> [Task]: Search the entries for the word "Love". Copy each line in which it is found.

- - - - - - -

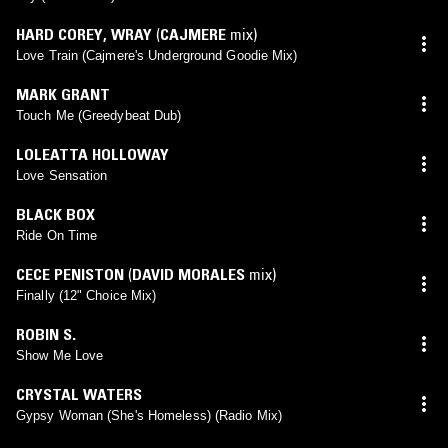
HARD COREY
,
WRAY
(
CAJMERE
mix)
Love Train (Cajmere's Underground Goodie Mix)
MARK GRANT
Touch Me (Greedybeat Dub)
LOLEATTA HOLLOWAY
Love Sensation
BLACK BOX
Ride On Time
CECE PENISTON
(
DAVID MORALES
mix)
Finally (12" Choice Mix)
ROBIN S.
Show Me Love
CRYSTAL WATERS
Gypsy Woman (She's Homeless) (Radio Mix)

- - - - - - -

> [Solved exercise]:
Love Train (Cajmere's Underground Goodie Mix)
Love Sensation
Show Me Love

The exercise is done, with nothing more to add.